Pricing

from $1.40 / 1,000 results

PDF Tools (Merge / Split / Compress / OCR / Watermark)

All-in-one PDF processor: merge multiple PDFs, split by page ranges, compress file size, extract text, OCR scanned documents (Tesseract), add text watermarks, rotate pages, and read metadata. Accepts PDF URLs or Key-Value Store keys.

Pricing

from $1.40 / 1,000 results

Rating

0.0

(0)

Developer

Alex O

Actor stats

Bookmarked

Total users

Monthly active users

2 months ago

Last modified

PDF Tools

All-in-one PDF processing Actor for the Apify platform. Merge, split, compress, extract text, OCR scanned documents, add watermarks, rotate pages, and read metadata — all from simple PDF URL inputs. No coding required.

What is PDF Tools?

PDF Tools is a serverless PDF processor that runs entirely on the Apify platform. It accepts one or more direct-download PDF URLs and performs the operation you select. Results are stored in the run's dataset (structured JSON) and key-value store (binary PDF/TXT files).

Supported operations:

Merge — Combine multiple PDFs into a single document
Split — Split a PDF by page ranges (individual pages or custom groups)
Compress — Reduce file size with 3 compression levels (low / medium / high)
Extract Text — Extract embedded text from PDF pages
OCR — OCR scanned or image-based PDFs using Tesseract (6 languages pre-installed)
Watermark — Add a customizable diagonal text watermark to every page
Rotate — Rotate pages by 90°, 180°, or 270°
Metadata — Read PDF metadata (title, author, creator, dates, page sizes)
Page Count — Quick page count without full processing

What can PDF Tools be used for?

Document automation — Extract text from invoices, contracts, or reports for downstream processing
Bulk PDF processing — Compress hundreds of PDFs to reduce storage costs
Archival workflows — Add "CONFIDENTIAL" or "DRAFT" watermarks to sensitive documents
OCR pipelines — Convert scanned documents to searchable text (supports English, German, French, Spanish, Italian, Portuguese)
Page management — Split large documents into chapters or merge individual pages into one PDF
Data extraction — Read metadata and page counts from PDF files at scale
Integration with AI agents — Use as a tool in agentic workflows via Apify's MCP integration

How to use PDF Tools

Go to the PDF Tools Input tab
Select the Operation you want to perform
Add one or more PDF file URLs (direct-download links ending in .pdf)
Configure any optional settings (page ranges, compression level, watermark text, etc.)
Click Start and wait for the run to complete
Download results from the Dataset tab (JSON) or Key-Value Store tab (PDF/TXT files)

Input

The Actor accepts the following input fields. For a full technical reference, see the Input tab.

Operation (required)

Choose which PDF operation to perform: merge, split, compress, extractText, ocr, watermark, rotate, metadata, or pageCount.

PDF file URLs (required)

A list of direct-download URLs to PDF files. For the merge operation, the order matters — PDFs are combined in the order listed.

Page ranges (optional)

Comma-separated page ranges (1-indexed), e.g. 1-3,5,8-10. Used by split, extractText, ocr, and rotate to target specific pages. If omitted, all pages are processed.

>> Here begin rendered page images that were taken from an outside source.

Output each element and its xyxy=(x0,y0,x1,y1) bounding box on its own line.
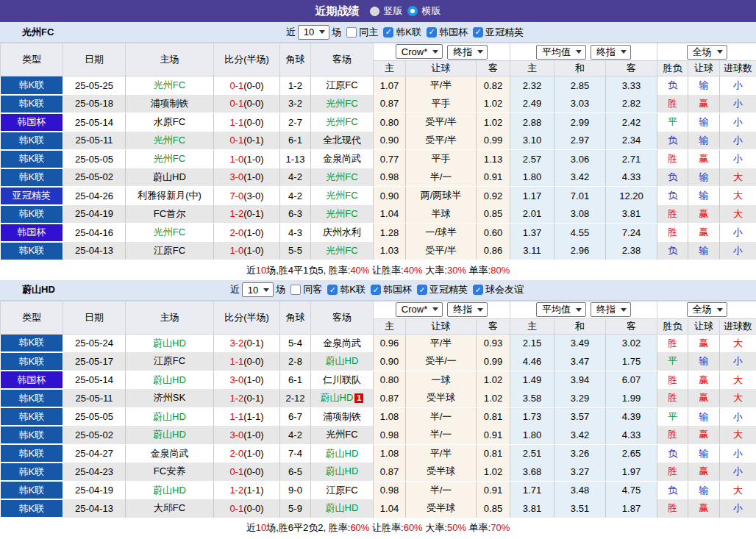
home-team-cell: FC安养 xyxy=(126,463,214,481)
away-team-name: 光州FC xyxy=(326,171,357,182)
avg-away-cell: 12.20 xyxy=(606,187,657,205)
avg-draw-cell: 3.03 xyxy=(554,95,606,113)
home-team-name: 利雅得新月(中) xyxy=(138,190,202,201)
away-team-name: 光州FC xyxy=(326,245,357,256)
league-checkbox-3[interactable]: ✓ xyxy=(473,285,483,295)
same-venue-checkbox[interactable] xyxy=(290,285,301,295)
summary-value: 10 xyxy=(256,522,266,533)
odds-source-select[interactable]: Crow* xyxy=(396,302,443,317)
col-header-1: 日期 xyxy=(63,301,126,334)
sub-header-5: 客 xyxy=(606,318,657,334)
radio-vertical-layout[interactable] xyxy=(370,7,379,16)
average-dropdowns-cell: 平均值终指 xyxy=(510,43,657,61)
filter-recent-label: 近 xyxy=(230,283,240,296)
goals-result-cell: 小 xyxy=(720,444,756,463)
sub-header-2: 客 xyxy=(477,318,510,334)
avg-away-cell: 2.34 xyxy=(606,132,657,150)
average-final-select[interactable]: 终指 xyxy=(591,45,631,60)
home-odds-cell: 0.98 xyxy=(374,168,406,187)
radio-vertical-label[interactable]: 竖版 xyxy=(384,4,403,18)
match-date: 25-05-14 xyxy=(63,113,126,132)
away-odds-cell: 1.02 xyxy=(477,95,510,113)
half-time-score: (0-1) xyxy=(243,338,263,349)
away-odds-cell: 0.82 xyxy=(477,76,510,95)
full-match-select[interactable]: 全场 xyxy=(687,302,727,317)
full-time-score: 1-2 xyxy=(229,393,243,404)
full-time-score: 3-0 xyxy=(229,171,243,182)
odds-final-select[interactable]: 终指 xyxy=(447,45,488,60)
match-row: 韩国杯25-05-14水原FC1-1(0-0)2-7光州FC0.80受平/半1.… xyxy=(1,113,756,132)
full-time-score: 1-2 xyxy=(229,208,243,219)
half-time-score: (0-0) xyxy=(243,117,263,128)
avg-draw-cell: 3.47 xyxy=(554,352,606,371)
avg-draw-cell: 7.01 xyxy=(554,187,606,205)
avg-draw-cell: 3.06 xyxy=(554,150,606,168)
team-section-header: 光州FC 近10场同主✓韩K联✓韩国杯✓亚冠精英 xyxy=(0,22,756,43)
away-odds-cell: 1.02 xyxy=(477,371,510,389)
recent-count-select[interactable]: 10 xyxy=(298,25,329,40)
match-date: 25-05-11 xyxy=(63,389,126,407)
away-team-cell: 蔚山HD1 xyxy=(311,389,374,407)
half-time-score: (0-1) xyxy=(243,135,263,146)
odds-final-select-value: 终指 xyxy=(453,46,472,59)
league-type-cell: 韩K联 xyxy=(1,242,63,260)
radio-horizontal-layout[interactable] xyxy=(407,6,418,16)
away-team-cell: 蔚山HD xyxy=(311,499,374,518)
league-type-cell: 韩K联 xyxy=(1,481,63,499)
home-team-name: 大邱FC xyxy=(154,502,185,513)
average-select[interactable]: 平均值 xyxy=(536,45,586,60)
full-time-score: 0-1 xyxy=(229,80,243,91)
league-checkbox-1[interactable]: ✓ xyxy=(371,285,381,295)
league-checkbox-label-0: 韩K联 xyxy=(396,26,421,39)
avg-away-cell: 4.39 xyxy=(606,407,657,426)
match-date: 25-05-05 xyxy=(63,407,126,426)
corners-cell: 4-2 xyxy=(280,168,311,187)
result-cell: 胜 xyxy=(657,463,688,481)
league-checkbox-0[interactable]: ✓ xyxy=(327,285,338,295)
average-final-select-value: 终指 xyxy=(596,303,616,316)
half-time-score: (1-0) xyxy=(243,448,263,459)
handicap-result-cell: 输 xyxy=(688,242,720,260)
result-cell: 胜 xyxy=(657,95,688,113)
result-cell: 胜 xyxy=(657,499,688,518)
away-team-cell: 江原FC xyxy=(311,76,374,95)
away-team-name: 蔚山HD xyxy=(326,502,359,513)
handicap-result-cell: 输 xyxy=(688,168,720,187)
chevron-down-icon xyxy=(477,50,483,54)
away-team-name: 金泉尚武 xyxy=(323,338,361,349)
sub-header-0: 主 xyxy=(374,318,406,334)
away-team-cell: 光州FC xyxy=(311,242,374,260)
result-cell: 负 xyxy=(657,242,688,260)
home-odds-cell: 0.98 xyxy=(374,481,406,499)
result-cell: 胜 xyxy=(657,334,688,352)
away-odds-cell: 0.85 xyxy=(477,205,510,224)
result-cell: 胜 xyxy=(657,150,688,168)
league-checkbox-2[interactable]: ✓ xyxy=(417,285,427,295)
away-team-cell: 光州FC xyxy=(311,113,374,132)
chevron-down-icon xyxy=(621,308,627,312)
match-date: 25-05-11 xyxy=(63,132,126,150)
away-team-cell: 江原FC xyxy=(311,481,374,499)
recent-count-select[interactable]: 10 xyxy=(242,282,274,297)
result-cell: 负 xyxy=(657,187,688,205)
away-team-name: 金泉尚武 xyxy=(323,153,361,164)
odds-final-select[interactable]: 终指 xyxy=(447,302,488,317)
full-match-select[interactable]: 全场 xyxy=(687,45,727,60)
sub-header-1: 让球 xyxy=(406,61,477,76)
league-checkbox-1[interactable]: ✓ xyxy=(427,27,437,38)
home-team-cell: 水原FC xyxy=(126,113,214,132)
league-checkbox-0[interactable]: ✓ xyxy=(383,27,393,38)
odds-source-select[interactable]: Crow* xyxy=(396,44,443,59)
average-final-select[interactable]: 终指 xyxy=(591,302,631,317)
same-venue-checkbox[interactable] xyxy=(346,27,357,38)
average-select[interactable]: 平均值 xyxy=(536,302,586,317)
score-cell: 2-0(1-0) xyxy=(214,444,280,463)
away-team-cell: 蔚山HD xyxy=(311,463,374,481)
handicap-result-cell: 赢 xyxy=(688,150,720,168)
full-time-score: 0-1 xyxy=(229,135,243,146)
radio-horizontal-label[interactable]: 横版 xyxy=(422,4,441,18)
half-time-score: (0-0) xyxy=(243,356,263,367)
home-odds-cell: 1.08 xyxy=(374,407,406,426)
avg-draw-cell: 3.42 xyxy=(554,168,606,187)
league-checkbox-2[interactable]: ✓ xyxy=(473,27,483,38)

For the split operation, use semicolons to create separate output groups: 1-2;3-4;5 produces three separate PDFs.

Compression settings (optional)

Choose a compression level for the compress operation:

Low — Strips metadata, removes unreferenced objects (lossless)
Medium — Additionally recompresses internal streams using Flate compression
High — Aggressive: linearizes the PDF and applies maximum stream recompression

Watermark settings (optional)

Configure the text watermark for the watermark operation:

Watermark text — The text to overlay (default: CONFIDENTIAL)
Opacity — 0.01 (barely visible) to 1.0 (fully opaque), default: 0.15
Font size — 10 to 200 points, default: 60
Angle — Rotation in degrees (0–360°), default: 45°

Rotation angle (optional)

Clockwise rotation for the rotate operation: 90, 180, or 270 degrees.

OCR languages (optional)

Tesseract language codes for the ocr operation. Pre-installed packs:

Code	Language
`eng`	English
`deu`	German
`fra`	French
`spa`	Spanish
`ita`	Italian
`por`	Portuguese

Combine multiple languages with +, e.g. eng+deu.

Output file name (optional)

Base name for the output file saved to the key-value store (without extension). If omitted, a name is generated automatically based on the operation.

Output

Dataset (structured JSON)

Every run pushes one record per processed PDF to the default dataset. Each record includes:

{
    "operation": "compress",
    "inputFile": "https://example.com/file.pdf",
    "outputKey": "compressed_1.pdf",
    "pageCount": 3,
    "fileSizeKb": 41.3,
    "originalSizeKb": 48.5,
    "reductionPercent": 14.8,
    "status": "OK",
    "error": null
}

Additional fields are included depending on the operation:

Operation	Additional fields
extractText / ocr	`totalChars`, `pages` (array with per-page `text` and `charCount`)
compress	`originalSizeKb`, `reductionPercent`
watermark	`watermarkText`
rotate	`rotateAngle`
metadata	`title`, `author`, `creator`, `creationDate`, `modificationDate`, `pageSizes`

Key-Value Store (binary files)

Operations that produce new PDFs (merge, split, compress, watermark, rotate) save the resulting files to the default key-value store. Text extraction and OCR save .txt files.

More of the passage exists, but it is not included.